8x DDR4-2666 -> 2x DDR5-5600 is half the memory throughput too. That was the first thing that made my head scratch; having much bigger cores & still lots of PCIe throughput, but way less memory bandwidth.

That said, 8x DDR4-2666 also scaled up to 64c chips in Naples, this isn't unreasonable.


But you're comparing consumer/desktop to HEDT/server. They prioritize different things - the memory bandwidth is less of a bottleneck on desktop. While your premise is that the pricing is HEDT (based on a first generation part from 2017), the current Threadripper is a $6500 part that does still carry 8 memory channels, up to 3200Mhz.

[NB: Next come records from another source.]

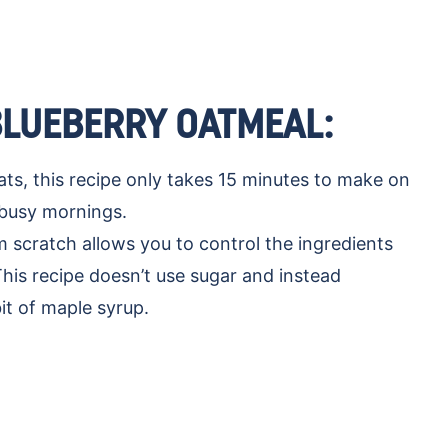
BLUEBERRY OATMEAL:
ts, this recipe only takes 15 minutes to make on
r busy mornings.
scratch allows you to control the ingredients
This recipe doesn’t use sugar and instead
it of maple syrup.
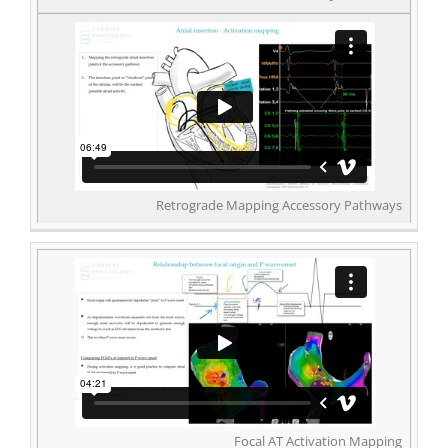
Retrograde Mapping Accessory Pathways
Focal AT Activation Mapping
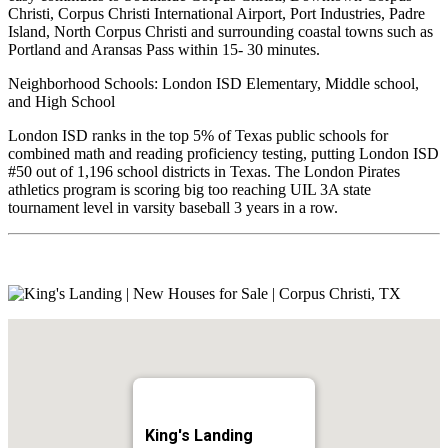
Christi, Corpus Christi International Airport, Port Industries, Padre
Island, North Corpus Christi and surrounding coastal towns such as
Portland and Aransas Pass within 15- 30 minutes.
Neighborhood Schools: London ISD Elementary, Middle school,
and High School
London ISD ranks in the top 5% of Texas public schools for
combined math and reading proficiency testing, putting London ISD
#50 out of 1,196 school districts in Texas. The London Pirates
athletics program is scoring big too reaching UIL 3A state
tournament level in varsity baseball 3 years in a row.
King's Landing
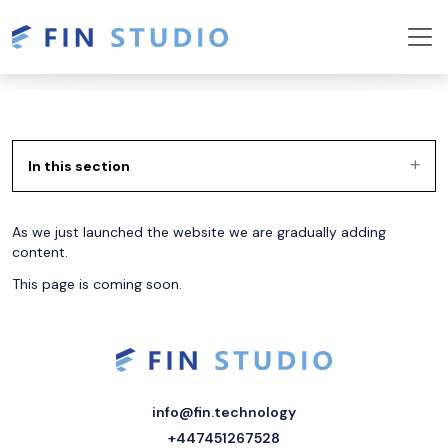
In this section
As we just launched the website we are gradually adding
content.
This page is coming soon.
info@fin.technology
+447451267528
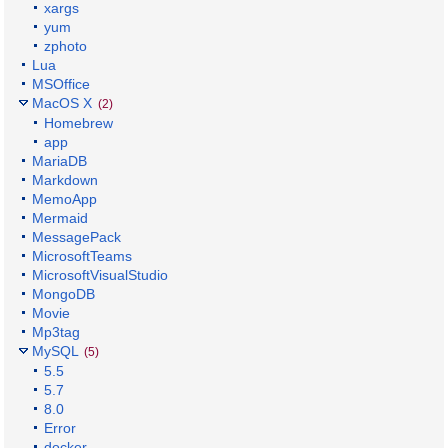
xargs
yum
zphoto
Lua
MSOffice
MacOS X
(2)
Homebrew
app
MariaDB
Markdown
MemoApp
Mermaid
MessagePack
MicrosoftTeams
MicrosoftVisualStudio
MongoDB
Movie
Mp3tag
MySQL
(5)
5.5
5.7
8.0
Error
docker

One would imagine that EPYC based on Zen 4c would have the memory throughput you crave, though I wouldn't hold your breath for $700 pricing. It's still hard to say how committed AMD is to the middle ground of HEDT.

https://www.amd.com/en/products/cpu/amd-ryzen-threadripper-p...

https://www.servethehome.com/amd-ryzen-threadripper-pro-5995...


One thing to consider is the growth of cache. If you have better L3 hitrate (which you should given the doubling of L3 cache and 10x growth of L2 cache), you ease up the memory pressure a bit.


It's good that AMD doubled the lanes on the PCH as 4 was a real limit (some of the higher-end motherboards have 3xM.2s plus Wifi etc hanging off the PCH, so definately a bottleneck).